Les propositions actuelles pour faire face aux conséquences économiques de la pandémie ne vont pas assez loin ou ne sont pas bien ciblées sur les secteurs en difficulté. Les prêts aux entreprises aident les entreprises mais ne les compensent pas pour leurs pertes. Le report des paiements d’impôts contribue à la liquidité mais n’est pas bien ciblé, car il profite également aux particuliers et aux entreprises qui ne sont pas directement touchés par la pandémie. Les paiements directs aux particuliers (comme des chèques de 1000 $ à chaque ménage) contribuent à atténuer les difficultés économiques temporaires, mais cette politique est également mal ciblée: elle est trop peu pour ceux qui perdent leur emploi, et elle n’est pas nécessaire pour ceux qui ne le font pas. Pendant la distanciation sociale, l’objectif ne devrait pas être d’augmenter la demande globale, car les gens ne peuvent plus dépenser pour de nombreux biens et services. L’assurance-chômage et les politiques de congés de maladie payés sont les plus utiles pour aider les travailleurs licenciés et ceux qui sont incapables de travailler, mais ils n’aident pas les entreprises.

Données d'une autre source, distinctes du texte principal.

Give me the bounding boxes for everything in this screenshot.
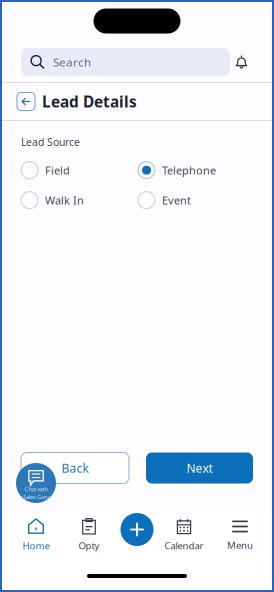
staticText: Calendar xyxy=(164,539,204,552)
button[interactable]: Back xyxy=(21,452,129,484)
staticText: Field xyxy=(45,163,70,178)
button[interactable]: Walk In xyxy=(21,189,125,211)
button[interactable]: Next xyxy=(146,452,253,484)
button[interactable]: Calendar xyxy=(158,514,210,556)
staticText: Chat with xyxy=(24,485,48,493)
staticText: Lead Source xyxy=(21,135,80,149)
button[interactable]: Event xyxy=(138,189,242,211)
staticText: Lead Details xyxy=(42,91,137,112)
button[interactable]: Chat with xyxy=(16,463,56,503)
button[interactable]: Search xyxy=(21,48,230,76)
staticText: Search xyxy=(53,54,91,70)
staticText: Back xyxy=(62,460,88,476)
staticText: Opty xyxy=(78,539,100,552)
button[interactable]: Create new xyxy=(120,513,154,546)
button[interactable]: Notifications xyxy=(230,48,253,76)
button[interactable]: Back xyxy=(17,92,35,110)
button[interactable]: Telephone xyxy=(138,159,242,181)
staticText: Event xyxy=(162,193,191,208)
staticText: Menu xyxy=(227,538,253,552)
staticText: Sales Guru xyxy=(23,493,49,501)
staticText: Next xyxy=(186,460,212,476)
staticText: Telephone xyxy=(162,163,216,178)
button[interactable]: Home xyxy=(10,514,62,556)
button[interactable]: Menu xyxy=(214,514,266,556)
staticText: Home xyxy=(22,539,50,552)
staticText: Walk In xyxy=(45,193,84,208)
button[interactable]: Opty xyxy=(62,514,116,556)
button[interactable]: Field xyxy=(21,159,125,181)
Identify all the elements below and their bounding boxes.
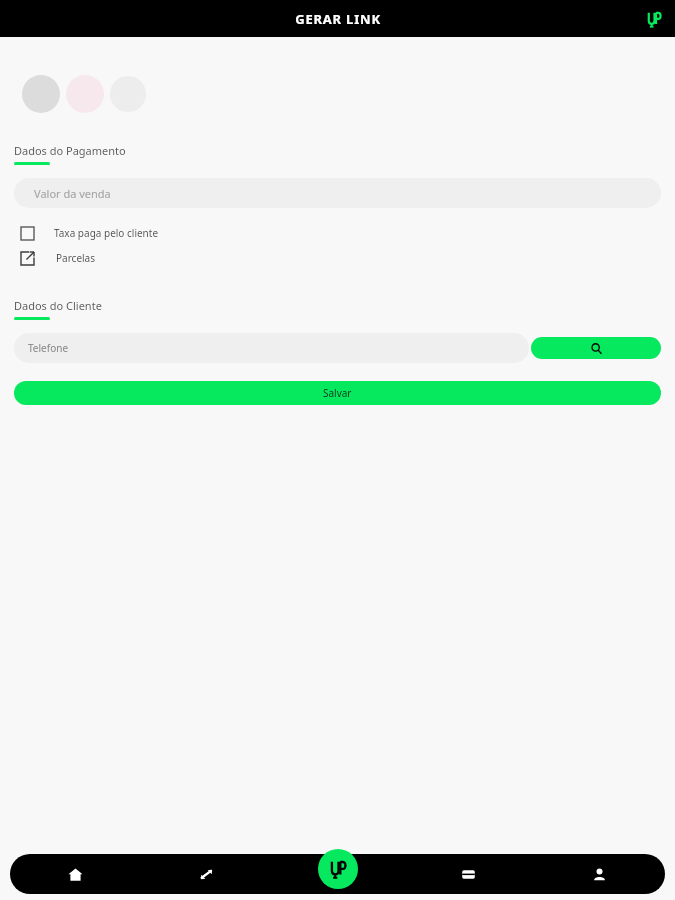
staticText: Salvar xyxy=(323,386,352,400)
button[interactable]: Transferências xyxy=(141,854,272,894)
button[interactable]: Valor da venda xyxy=(14,178,661,208)
button[interactable]: Salvar xyxy=(14,381,661,405)
button[interactable]: Gerar link xyxy=(318,849,358,889)
staticText: Dados do Pagamento xyxy=(14,143,126,158)
button[interactable]: Buscar xyxy=(531,337,661,359)
staticText: Dados do Cliente xyxy=(14,298,102,313)
button[interactable]: Cartões xyxy=(403,854,534,894)
staticText: Parcelas xyxy=(56,251,96,265)
button[interactable]: Logo xyxy=(643,8,665,30)
staticText: GERAR LINK xyxy=(295,10,381,28)
button[interactable]: Perfil xyxy=(534,854,665,894)
staticText: Taxa paga pelo cliente xyxy=(54,226,159,240)
button[interactable]: Parcelas xyxy=(0,246,675,270)
staticText: Telefone xyxy=(28,341,69,355)
button[interactable]: Taxa paga pelo cliente xyxy=(0,221,675,245)
button[interactable]: Telefone xyxy=(14,333,529,363)
button[interactable]: Início xyxy=(10,854,141,894)
staticText: Valor da venda xyxy=(34,186,111,201)
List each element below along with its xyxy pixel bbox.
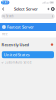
- staticText: Select Server: [14, 6, 38, 12]
- button[interactable]: Add server: [46, 5, 51, 13]
- staticText: 9:41: [2, 1, 9, 4]
- button[interactable]: Search: [0, 13, 56, 23]
- button[interactable]: Back: [0, 5, 6, 13]
- staticText: United States: [4, 52, 30, 57]
- button[interactable]: United States: [0, 51, 56, 58]
- button[interactable]: Fastest Server: [0, 23, 56, 31]
- staticText: Recently Used: [2, 42, 30, 47]
- button[interactable]: Custom Auto Select: [0, 61, 56, 64]
- button[interactable]: Settings: [51, 5, 55, 13]
- staticText: Fastest Server: [7, 24, 34, 30]
- staticText: Free: [2, 32, 8, 36]
- staticText: Custom Auto Select: [4, 61, 32, 64]
- staticText: Search: [6, 14, 14, 18]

Un programme d’acheteur de dernier recours fonctionnerait s’il était très limité dans le temps, de sorte que le coût reste gérable et que les décisions commerciales ne soient pas affectées. Cela ne compenserait pas entièrement le coût économique du coronavirus. Peu importe ce que font les gouvernements, il y aura de réelles pertes de production. Même si les employés des compagnies aériennes sont payés, les trajets en avion n’auront pas lieu. Pour certains secteurs tels que le secteur alimentaire, des distorsions des chaînes d’approvisionnement se produiront quoi qu’il en soit, en raison, par exemple, de mesures de quarantaine. Mais un programme d’acheteur de dernier recours allégerait les difficultés des travailleurs et des entreprises. Il maintiendrait les flux de trésorerie pour les familles et les entreprises, de sorte que le choc des coronavirus n’a pas d’impacts secondaires sur la demande – tels que les travailleurs licenciés réduisant la consommation – et un rebond rapide peut avoir lieu une fois la demande revenue. L’activité commerciale est suspendue aujourd’hui, mais avec un flux de trésorerie intraveineux, elle peut être maintenue jusqu’à la fin de la crise sanitaire.